Unconfirmed reports on Sunday said Ferhat Abdi Şahin, leader of the U.S.-backed terrorist group YPG, held a phone call with Syrian President Ahmed al-Sharaa. Earlier reports have claimed that Şahin would travel to Damascus for talks with al-Sharaa and U.S. envoy Tom Barrack. The phone call was “positive” according to media reports.
The Syrian government, meanwhile, announced that al-Sharaa hosted Barrack at the presidential palace on Sunday.
The YPG has engaged in clashes with the Syrian army for two weeks now and lost control of several districts in and around Aleppo.
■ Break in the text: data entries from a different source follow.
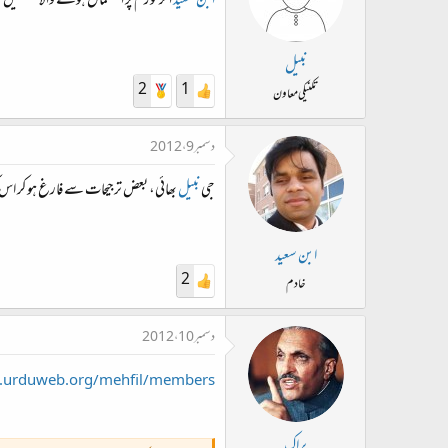
ابن سعید
اگر فورم پر استعمال ہونے والا نستعلی
نبیل
2
1
تکنیکی معاون
دسمبر 9، 2012
جی
نبیل
بھائی، بعض ترجیحات سے فارغ ہو کر اس کو
ابن سعید
2
خادم
دسمبر 10، 2012
://www.urduweb.org/mehfil/members
براک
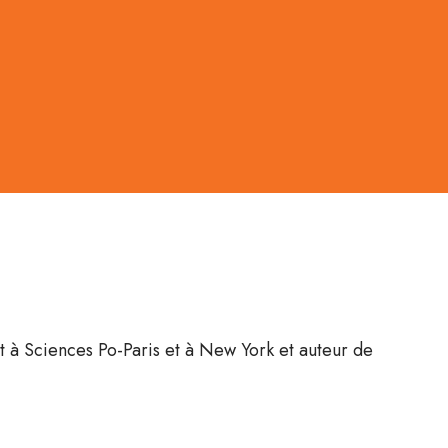
nt à Sciences Po-Paris et à New York et auteur de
On Sunday, the Syrian army and tribal forces opposing the YPG managed to recapture more areas in Deir ez-Zour, further pushing back the YPG into its stronghold in the northeast. Among the captured areas are oil fields and a key dam, while clashes escalated around Tishreen, a critical dam in the north controlled by the terrorist group.
In the meantime, Şahin spoke to a media outlet linked to the YPG and urged “people to unite around fighting forces.” Şahin told ANHA that they were trying to ease tensions “with the mediation of international powers, and they were working to maintain calm and a cease-fire.”
Escalated offensive by the Syrian army comes after the YPG refused to fully comply with a 2025 deal to integrate into the Syrian army and preferred to retain control of several areas in the north, which it captured amid a security vacuum created by the Syrian civil war. The revolution led by al-Sharaa ended the war in late 2024, and since then, the new administration in Damascus has been working to unite all ethnic and religious groups in the country to rebuild Syria. The YPG claims to represent Syrian Kurds, but Damascus rejects that the ongoing situation is a conflict between Arabs and Kurds.